Também entrevistada, a vice-coordenadora da Pastoral Carcerária Nacional, irmã Petra Silvia Pfaller, Missionária de Cristo, que atua em Goiânia, fez um apelo. “Não se esqueçam das pessoas presas. Infelizmente poucos da nossa Igreja aceitam o chamado de Deus para visitar os cárceres. É um trabalho gratuito e generoso que não tem como medir, mas vemos os resultados nos corações de cada uma das pessoas presas”.
Abaixo segue a íntegra da reportagem, assinada pelo jornalista Fúlvio Costa.
Ação Pastoral da Igreja nas Prisões
Interna_inferior_jornal_goianiaO Brasil conta com cerca de 550 mil detentos nas prisões e um déficit de 200 mil vagas, segundo dados do Alto Comissariado de Direitos Humanos da Organização das Nações Unidas. No mundo, somos um dos principais países que mais desrespeitam os direitos humanos. As prisões estão superlotadas, não há higiene, e milhares de pessoas estão esquecidas à própria sorte pela sociedade e pelas autoridades. Esses são alguns dados que fazem da Pastoral Carcerária (PCr) uma missão indispensável que deve ser abraçada por toda a Igreja.
Nascida em 1986, por iniciativa da Conferência Nacional dos Bispos do Brasil (CNBB), com o objetivo de ver um mundo sem cárceres, a Pastoral Carcerária é organizada por grupos presentes nos estados e e em 2/3 das dioceses do país. A luz do seu trabalho está no Evangelho de Mateus (25,36) que diz: “Estive preso e me visitastes” e a sua missão se desenvolve com o anúncio do Evangelho, passando pela promoção da dignidade humana e da escuta às pessoas presas.
Na Arquidiocese de Goiânia, a atuação da Pastoral se dá desde 1997, quando a CNBB desenvolveu a Campanha da Fraternidade daquele ano que teve como lema “Cristo liberta de todas as prisões”. O então arcebispo, Dom Antonio Ribeiro de Oliveira, havia começado a organizar a PCr dois anos antes, em 1995, com a formação de uma equipe cujo objetivo era “favorecer a assistência religiosa e humana aos presidiários e seus familiares” no antigo Cepaigo, hoje Penitenciária Odenir Guimarães (POG), na Casa de Prisão Provisória (CPP) e em delegacias.
Faz parte dessa história o padre Francisco Nisoli, pároco da Paróquia Nossa Senhora de Fátima, no bairro Solange Park I, em Goiânia. Ele trabalhou na Pastoral de outubro de 1998 até 2005. Na época, a PCr propunha a cooperação de todas as paróquias e comunidades, com ênfase na atenção aos direitos humanos e em relação aos familiares dos detentos.

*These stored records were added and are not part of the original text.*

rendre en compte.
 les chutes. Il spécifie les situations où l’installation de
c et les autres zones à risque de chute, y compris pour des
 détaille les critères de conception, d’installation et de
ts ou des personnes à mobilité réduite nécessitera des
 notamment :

“Os familiares precisam do apoio e da presença da Igreja, pois são deixados sozinhos pela sociedade e, na maioria dos casos, também pelos cristãos”, comenta o sacerdote. Na época, foi proposto às comunidades esse “cuidado” através das pastorais já existentes (Vicentinos, Pastoral Familiar), mas o retorno foi ínfimo. “Muitos não entendem ou até criticam a ação da Pastoral Carcerária. Diante disso, é necessário analisar bem qual é a fonte que gera um mundo violento; não é o crime, mas a violência profunda que está dentro da sociedade”, afirma.

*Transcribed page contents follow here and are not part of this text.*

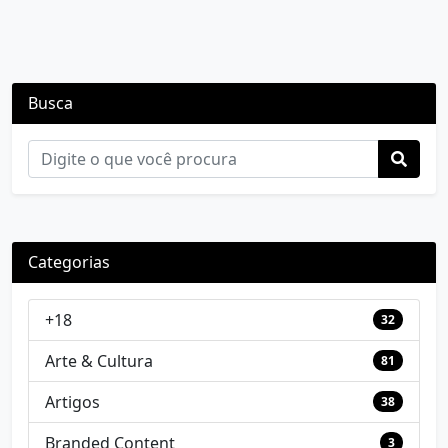
Busca
Categorias
+18
32
Arte & Cultura
81
Artigos
38
Branded Content
3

Os trabalhos da Pastoral se dão às terças-feiras, no período vespertino, quando cerca de oito a dez voluntários se deslocam até o sistema prisional. A Arquidiocese fornece os meios necessários para o deslocamento. Os agentes da PCr percorrem celas e pátios onde estão recolhidas as pessoas presas. “Nós conversamos com elas, às vezes somente escutando desabafos, relatos de suas vidas, sofrimentos; falamos sobre o amor de Deus, fazemos orações, promovendo celebrações periódicas da Eucaristia e da Palavra”, explica o coordenador da Pastoral na Arquidiocese, o diácono Ramon Curado.
Além disso, são feitas anotações dos nomes para verificação do andamento de processos na justiça e oferecidas orientações e encaminhamentos, quando solicitados pelos detentos. Em casos mais graves, quando ocorrem denúncias de maus tratos ou de mortes de presos, os agentes da Pastoral procuram intervir junto às autoridades ou mesmo se deslocando até o local. É um trabalho totalmente gratuito que procura refletir as palavras do Evangelho.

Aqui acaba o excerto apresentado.